A better understanding of GxE interactions (Table 6) builds on each of its components and is a major goal in itself. Environmental factors not only interact with genetic variants to modify their risk but also influence the evolution of disease, as shown for some renal conditions that are related to the immune response in infection. Examples include IgA nephropathy risk and the intestinal immune response to helminthic infections⁹⁴ and APOL1-associated kidney disease and trypanosomiasis.9, 95

An improved understanding of GxE interactions is necessary for understanding complex diseases, which by definition originate from a combination of genetic and environmental risk factors. Examples of such interactors include diabetes mellitus and hypertension,96, 97 the main causes of CKD in many regions of the world, and other types of yet unknown environmental risk factors (i.e., those reported in CKD hotspots, mostly in LMICs).29, 51 However, unraveling the effects of genes and environment can be challenging when their interaction is required to cause disease or when GxE interactions are of small effect.

Specific activities that may improve our goal to understand GxE interactions in CKD include genotyping of cohorts with CKDu. If there is a genetic underpinning to CKDu in a given population, it is imperative that the tools be in place to detect it. Necessary elements include the availability of inexpensive high-throughput genotyping chips that are representative of diverse populations (Table 4, goal 2), and leveraging data from existing large-scale initiatives and/or making use of electronic health records to identify individuals exposed to certain environmental factors.

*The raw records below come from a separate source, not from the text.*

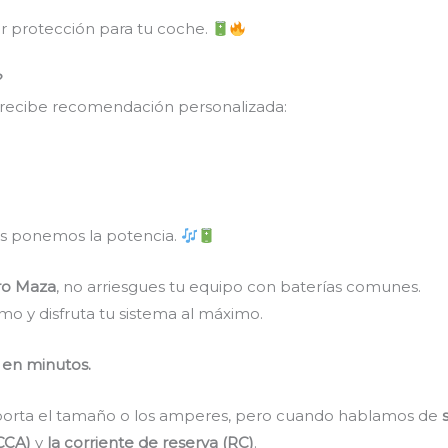
r protección para tu coche.
?
 recibe recomendación personalizada:
os ponemos la potencia.
rro Maza
, no arriesgues tu equipo con baterías comunes.
mo y disfruta tu sistema al máximo.
 en minutos.
porta el tamaño o los amperes, pero cuando hablamos de
(CCA)
y
la corriente de reserva (RC)
.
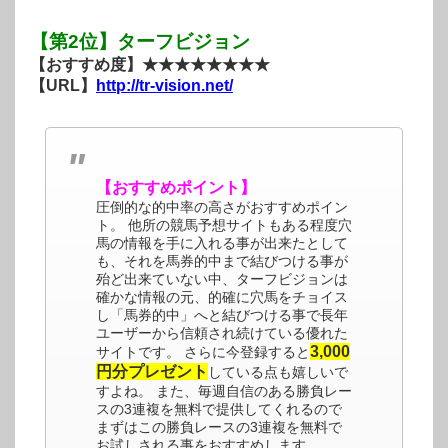
【第2位】ターフビジョン
【おすすめ度】★★★★★★★★
【URL】
http://tr-vision.net/
【おすすめポイント】
圧倒的な的中率の高さがおすすめポイン
ト。 他所の競馬予想サイトもある程度穴
馬の情報を手に入れる事が出来たとして
も、それを馬券的中まで結びつける事が
殆ど出来ていない中、ターフビジョンは
確かな情報の元、的確に穴馬をチョイス
し「馬券的中」へと結びつける事で長年
ユーザーから信頼され続けている優れた
3,000
サイトです。 さらに今登録すると
円分プレゼント
している点も嬉しいで
すよね。 また、毎週自信のある勝負レー
スの3連複を無料で提供してくれるので
まずはこの勝負レースの3連複を無料で
お試しされる事をおすすめします。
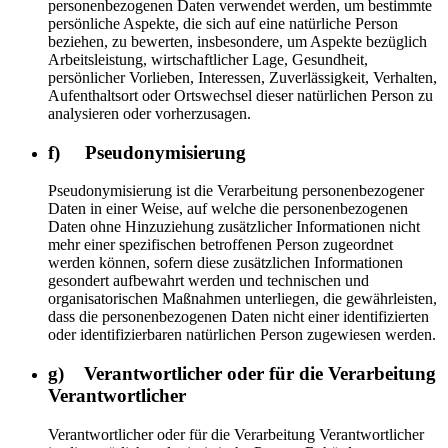
personenbezogenen Daten verwendet werden, um bestimmte
persönliche Aspekte, die sich auf eine natürliche Person
beziehen, zu bewerten, insbesondere, um Aspekte bezüglich
Arbeitsleistung, wirtschaftlicher Lage, Gesundheit,
persönlicher Vorlieben, Interessen, Zuverlässigkeit, Verhalten,
Aufenthaltsort oder Ortswechsel dieser natürlichen Person zu
analysieren oder vorherzusagen.
f) Pseudonymisierung
Pseudonymisierung ist die Verarbeitung personenbezogener
Daten in einer Weise, auf welche die personenbezogenen
Daten ohne Hinzuziehung zusätzlicher Informationen nicht
mehr einer spezifischen betroffenen Person zugeordnet
werden können, sofern diese zusätzlichen Informationen
gesondert aufbewahrt werden und technischen und
organisatorischen Maßnahmen unterliegen, die gewährleisten,
dass die personenbezogenen Daten nicht einer identifizierten
oder identifizierbaren natürlichen Person zugewiesen werden.
g) Verantwortlicher oder für die Verarbeitung
Verantwortlicher
Verantwortlicher oder für die Verarbeitung Verantwortlicher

The development of standardized data collection tools is an important prerequisite to refine the identification of global and local environmental risk factors¹⁸ and to develop additional renal endophenotypes. Improved phenotyping can increase the power of detecting GxE interactions and allows for the conduct of genetic studies in more homogeneous subgroups (i.e., those exposed to a certain environmental factor), which should enhance our ability to identify CKD risk genes.⁹⁸ Tracking of these activities will occur by monitoring the published literature and presentations at major scientific meetings.

Conclusion

An improved understanding of the genetic and environmental factors that influence kidney function in healthy and diseased conditions, as well as GxE interactions, has the potential to provide important insights into renal physiology and pathophysiology as a basis for the development of novel therapeutic or preventive targets. Achieving the goals outlined in this article will represent major steps along this road.

Disclosure

GTO declared consulting fees from Boerhringer-Ingelheim, Akebia Therapeutics, General Electric Health Care do Brasil, and Janssen; lecture fees from Amgen Mexico; and grant support from Fundación Río Arronte and Janssen. MN declared consulting fees from Kyowa Hakko Kirin, Daiichi Sankyo, Astellas, Chugai, GlaxoSmithKline, Tanabe Mitsubishi, Takeda, Taisho, and Ono and lecture fees from Kyowa Hakko Kirin, Japan Tobacco, Tanabe Mitsubishi, Merck Sharp & Dohme, Takeda, AstraZeneca, Boehringer, Kowa, Bayer, Otsuka, Alexion, Mochida, SanwaKagaku, Torii, Kissei, and Toyamakagaku. RP-F declared consulting fees from AstraZeneca and Janssen; lecture fees from AstraZeneca, Novartis, and Janssen; and research grants from Fresenius Medical Care and Baxter Healthcare. CP declared consulting fees from Janssen Cliag, MSD, Otsuka, and Boehringer Ingelheim. JR declared equity ownership/stock options with Amgen and Thrasos Therapeutics and patents related to the treatment of kidney diseases. RC-R declared consulting fees from AbbVie and AstraZeneca, lecture fees from AstraZeneca and Roche, and grant support from AbbVie. PS declared consulting fees from Akebia, Boehringer Mannheim, AstraZeneca, Baxter, Abbott, and Keryx; lecture fees from Pfizer, MSD, AstraZeneca, Baxter, Bayer, and Roche; and grant support from AstraZeneca and Bayer. RW declared grant support from Health Research Council of New Zealand, and Otago Medical Research Foundation. CSF declared stock options in Merck and is a current employee. AK declared consulting fees and grant support from AstraZeneca, and US patent 8,722,338. All the other authors declared no competing interests.

Publication of this article was supported by the International Society of Nephrology.